## Exercise prompt:
Among the entries below, which lines include the string "header"? Show each one.

## Working data:
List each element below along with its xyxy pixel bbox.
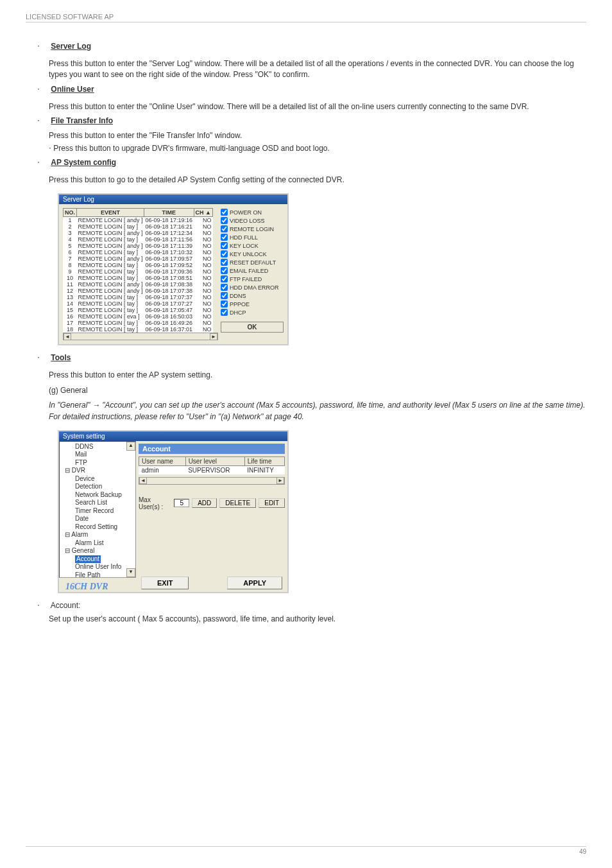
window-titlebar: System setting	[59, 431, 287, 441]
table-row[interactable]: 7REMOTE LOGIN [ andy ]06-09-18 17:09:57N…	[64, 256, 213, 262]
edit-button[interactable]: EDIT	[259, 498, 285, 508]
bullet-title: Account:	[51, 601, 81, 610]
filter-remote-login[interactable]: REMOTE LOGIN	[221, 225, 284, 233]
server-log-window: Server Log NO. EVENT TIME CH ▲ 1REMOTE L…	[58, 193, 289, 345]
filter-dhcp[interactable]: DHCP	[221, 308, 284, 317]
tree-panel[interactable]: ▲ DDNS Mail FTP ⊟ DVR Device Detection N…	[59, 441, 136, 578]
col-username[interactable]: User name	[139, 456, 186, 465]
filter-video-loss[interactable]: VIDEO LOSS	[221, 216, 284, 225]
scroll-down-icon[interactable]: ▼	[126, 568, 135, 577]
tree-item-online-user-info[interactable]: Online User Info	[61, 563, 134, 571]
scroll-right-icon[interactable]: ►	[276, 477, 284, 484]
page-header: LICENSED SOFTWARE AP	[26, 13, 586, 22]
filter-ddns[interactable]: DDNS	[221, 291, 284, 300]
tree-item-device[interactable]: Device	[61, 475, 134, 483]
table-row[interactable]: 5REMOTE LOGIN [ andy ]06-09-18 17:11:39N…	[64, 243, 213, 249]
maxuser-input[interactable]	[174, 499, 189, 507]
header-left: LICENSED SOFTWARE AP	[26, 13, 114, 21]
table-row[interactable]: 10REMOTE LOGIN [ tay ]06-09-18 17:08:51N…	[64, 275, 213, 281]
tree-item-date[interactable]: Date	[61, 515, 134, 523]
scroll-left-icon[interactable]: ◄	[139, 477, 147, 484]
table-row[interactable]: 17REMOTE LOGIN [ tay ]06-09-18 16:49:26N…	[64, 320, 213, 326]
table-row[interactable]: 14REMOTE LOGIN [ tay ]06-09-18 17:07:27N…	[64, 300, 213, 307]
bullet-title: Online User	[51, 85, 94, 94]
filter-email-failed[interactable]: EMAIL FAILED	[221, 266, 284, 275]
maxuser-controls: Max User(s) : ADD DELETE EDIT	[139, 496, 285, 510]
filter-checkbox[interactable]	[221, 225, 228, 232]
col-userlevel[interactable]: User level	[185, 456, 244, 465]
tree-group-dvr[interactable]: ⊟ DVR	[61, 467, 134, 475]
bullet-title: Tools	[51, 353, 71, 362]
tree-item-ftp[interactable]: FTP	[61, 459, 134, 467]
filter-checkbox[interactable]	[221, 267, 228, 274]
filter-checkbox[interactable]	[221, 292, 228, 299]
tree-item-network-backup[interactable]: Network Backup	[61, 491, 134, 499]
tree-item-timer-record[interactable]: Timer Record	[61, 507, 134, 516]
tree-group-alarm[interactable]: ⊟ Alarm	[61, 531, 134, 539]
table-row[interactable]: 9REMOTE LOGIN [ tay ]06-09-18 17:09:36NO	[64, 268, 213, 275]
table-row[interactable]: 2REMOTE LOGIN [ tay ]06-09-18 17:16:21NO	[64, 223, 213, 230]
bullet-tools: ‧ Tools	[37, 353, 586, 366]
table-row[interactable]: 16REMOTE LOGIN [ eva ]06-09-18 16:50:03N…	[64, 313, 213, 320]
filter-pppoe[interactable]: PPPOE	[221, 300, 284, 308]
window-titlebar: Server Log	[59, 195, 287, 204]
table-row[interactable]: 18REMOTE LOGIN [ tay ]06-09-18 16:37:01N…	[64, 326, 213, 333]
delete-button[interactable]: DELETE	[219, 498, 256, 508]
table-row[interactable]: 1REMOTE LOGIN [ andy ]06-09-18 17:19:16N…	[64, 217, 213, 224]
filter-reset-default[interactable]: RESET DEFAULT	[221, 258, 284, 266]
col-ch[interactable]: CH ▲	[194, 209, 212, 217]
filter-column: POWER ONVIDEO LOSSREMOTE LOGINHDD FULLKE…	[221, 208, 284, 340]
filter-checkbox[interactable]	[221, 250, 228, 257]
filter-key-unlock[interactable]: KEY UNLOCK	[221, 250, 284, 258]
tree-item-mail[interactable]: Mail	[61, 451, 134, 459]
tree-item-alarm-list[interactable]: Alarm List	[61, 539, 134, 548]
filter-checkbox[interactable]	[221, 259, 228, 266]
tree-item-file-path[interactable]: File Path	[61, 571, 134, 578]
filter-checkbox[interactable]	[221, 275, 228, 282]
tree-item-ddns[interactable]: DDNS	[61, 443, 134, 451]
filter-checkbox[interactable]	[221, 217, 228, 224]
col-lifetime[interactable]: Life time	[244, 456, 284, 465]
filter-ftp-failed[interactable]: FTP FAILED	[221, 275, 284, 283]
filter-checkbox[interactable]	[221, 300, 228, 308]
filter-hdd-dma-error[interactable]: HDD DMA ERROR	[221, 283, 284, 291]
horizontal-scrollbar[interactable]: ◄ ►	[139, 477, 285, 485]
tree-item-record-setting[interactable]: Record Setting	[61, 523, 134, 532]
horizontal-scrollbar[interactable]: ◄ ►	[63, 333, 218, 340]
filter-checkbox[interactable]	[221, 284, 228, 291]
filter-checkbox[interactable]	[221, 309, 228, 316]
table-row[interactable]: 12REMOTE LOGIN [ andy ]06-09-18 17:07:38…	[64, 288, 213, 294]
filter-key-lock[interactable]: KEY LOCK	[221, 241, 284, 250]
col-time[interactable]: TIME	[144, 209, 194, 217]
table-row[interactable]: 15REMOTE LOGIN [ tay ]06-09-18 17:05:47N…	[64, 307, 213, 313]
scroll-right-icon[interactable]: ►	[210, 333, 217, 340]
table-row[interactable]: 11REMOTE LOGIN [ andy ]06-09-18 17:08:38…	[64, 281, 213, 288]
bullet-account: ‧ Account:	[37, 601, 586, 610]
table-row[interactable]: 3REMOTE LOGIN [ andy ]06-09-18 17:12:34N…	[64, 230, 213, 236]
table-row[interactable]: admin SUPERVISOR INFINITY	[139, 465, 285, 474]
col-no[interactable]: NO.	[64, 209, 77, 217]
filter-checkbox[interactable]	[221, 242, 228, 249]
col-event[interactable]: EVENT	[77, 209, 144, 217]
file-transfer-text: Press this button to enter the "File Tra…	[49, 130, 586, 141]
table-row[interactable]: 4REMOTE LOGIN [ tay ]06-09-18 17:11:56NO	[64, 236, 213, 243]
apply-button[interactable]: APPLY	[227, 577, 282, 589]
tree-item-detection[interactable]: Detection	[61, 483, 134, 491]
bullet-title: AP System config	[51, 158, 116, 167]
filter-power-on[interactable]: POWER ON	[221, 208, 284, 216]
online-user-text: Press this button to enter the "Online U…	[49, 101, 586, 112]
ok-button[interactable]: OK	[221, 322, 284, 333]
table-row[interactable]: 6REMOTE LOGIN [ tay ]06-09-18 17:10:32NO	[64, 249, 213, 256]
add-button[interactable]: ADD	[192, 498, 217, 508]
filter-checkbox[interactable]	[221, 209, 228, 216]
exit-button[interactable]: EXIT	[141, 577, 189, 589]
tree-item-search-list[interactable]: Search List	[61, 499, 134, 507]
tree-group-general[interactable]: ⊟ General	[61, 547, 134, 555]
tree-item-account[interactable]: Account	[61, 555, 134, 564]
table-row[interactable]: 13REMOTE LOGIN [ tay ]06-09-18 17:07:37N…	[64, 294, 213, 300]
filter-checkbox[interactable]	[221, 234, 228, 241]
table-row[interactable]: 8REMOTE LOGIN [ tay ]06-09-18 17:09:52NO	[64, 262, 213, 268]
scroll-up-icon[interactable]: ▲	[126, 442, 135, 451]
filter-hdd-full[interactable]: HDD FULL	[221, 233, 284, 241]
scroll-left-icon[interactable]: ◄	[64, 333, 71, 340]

## Final answer:
page-header: LICENSED SOFTWARE AP	[26, 13, 586, 22]
header-left: LICENSED SOFTWARE AP	[26, 13, 114, 21]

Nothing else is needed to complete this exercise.